Pakistani-Norwegian actress, writer, and director Iram Haq follows up her 2013 debut, the deeply personal I Am Yours, about a single mother’s disconnection from her parents, with another personal and heart-wrenching drama, What Will People Say. When she was fourteen, Haq was kidnapped by her parents in Norway and sent back to Pakistan to live with relatives, deprived of the freedoms she was accustomed to in Scandinavia. In What Will People Say, Maria Mozhdah, in her film debut, gives a powerful performance as Nisha, a teenager caught between her non-Pakistani friends in Norway and the old, fundamentalist ways of her parents and community. At his birthday party, her father, Mirza (Adil Hussain), seems like a good guy, but when he catches Nisha in her bedroom with Daniel (Isak Lie Harr) — they were merely talking, contemplating kissing — he assumes the worst. Believing the family has been disgraced, he takes Nisha, who was considering becoming a doctor, back to an impoverished Pakistani village to live with her aunt (Sheeba Chaddha) and uncle (Lalit Parimoo), where she will essentially be their servant. But when the police see her kissing her cousin Amir (Rohit Saraf) in the street, the family’s added humiliation leads Mirza to consider taking even more extreme action against his confused and desperate daughter.

What Will People Say

Mirza (Adil Hussain) is more worried about how his family is perceived than the truth about his daughter in What Will People Say

What Will People Say is a brutal, gripping look at identity and assimilation in contemporary society, which is particularly relevant in regard to the current migrant and refugee crisis in America and around the world. In many ways, Nisha is the ideal daughter, a smart, sweet, attractive, and caring young woman with a promising future. In fact, her mother (Ekavali Khanna) and father are as proud of her as they are of her older brother, Asif (Ali Arfan), who is also studying to be a doctor. But the frightening difference in the treatment of boys and girls becomes quickly evident when it involves any kind of sexuality in a society that still arranges marriages for their children. Nisha doesn’t understand why her parents are being so abusive to her, especially because, as she repeats over and over, she has done nothing wrong.
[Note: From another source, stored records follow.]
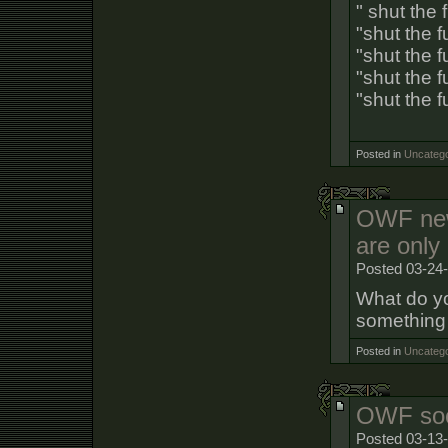
" shut the 
"shut the 
"shut the 
"shut the 
"shut the f
Posted in
Uncatego
OWF ne
are only
Posted 03-24
What do yo
something
Posted in
Uncatego
OWF soc
Posted 03-13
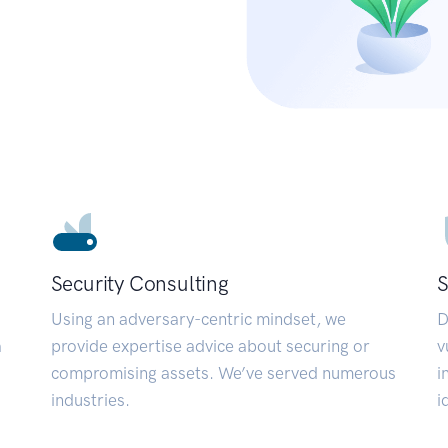
Security Consulting
S
Using an adversary-centric mindset, we
D
a
provide expertise advice about securing or
v
compromising assets. We’ve served numerous
i
industries.
i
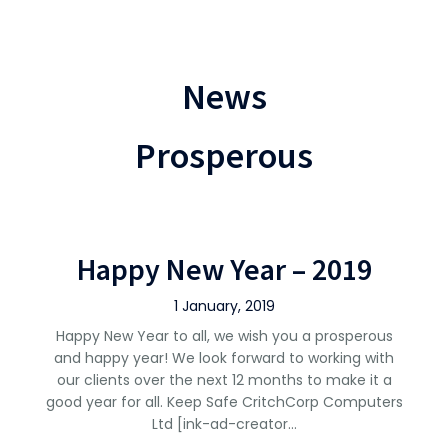
News
Prosperous
Happy New Year – 2019
1 January, 2019
Happy New Year to all, we wish you a prosperous
and happy year! We look forward to working with
our clients over the next 12 months to make it a
good year for all. Keep Safe CritchCorp Computers
Ltd [ink-ad-creator…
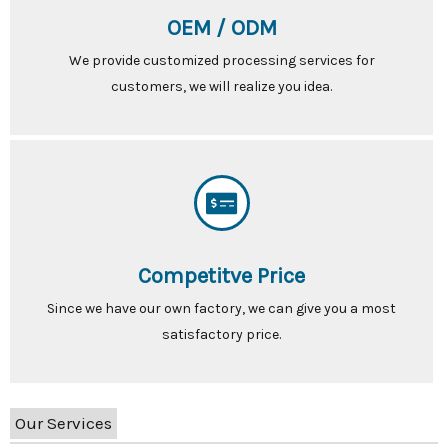
OEM / ODM
We provide customized processing services for
customers, we will realize you idea.
Competitve Price
Since we have our own factory, we can give you a most
satisfactory price.
Our Services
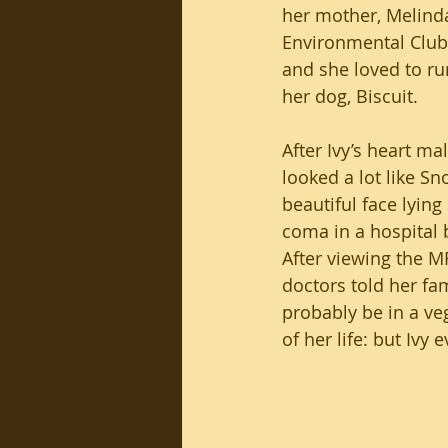
her mother, Melinda
Environmental Club 
and she loved to ru
her dog, Biscuit.
After Ivy’s heart ma
looked a lot like Sn
beautiful face lying p
coma in a hospital 
After viewing the M
doctors told her fa
probably be in a veg
of her life: but Ivy 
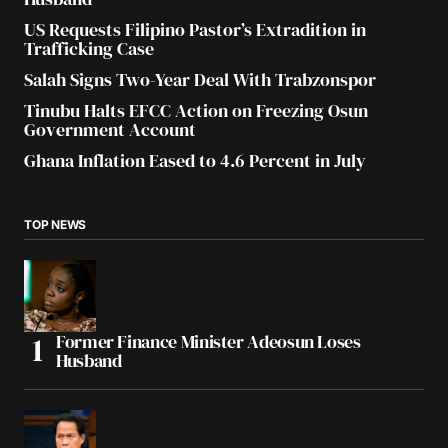
US Requests Filipino Pastor’s Extradition in
Trafficking Case
Salah Signs Two-Year Deal With Trabzonspor
Tinubu Halts EFCC Action on Freezing Osun
Government Account
Ghana Inflation Eased to 4.6 Percent in July
TOP NEWS
Former Finance Minister Adeosun Loses
Husband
But she is also unable to tell the Norwegian authorities what is happening to her, fearing further harsh treatment at the hands of her family, unwilling to betray them. The film is reminiscent of Abdullah Oğuz’s 2007 Turkish drama Bliss (Mutuluk), in which a seventeen-year-old girl is raped and her village demands that she be executed in an honor killing. A coproduction of Norway, Germany, and Sweden and told in Norwegian and Urdu, What Will People Say is a difficult film to watch; you keep wanting Misha to speak out and fight back, but the fear of reprisal is so ingrained in her that she is virtually helpless, as old-fashioned, outdated values are hard to break away from even in the modern-day world.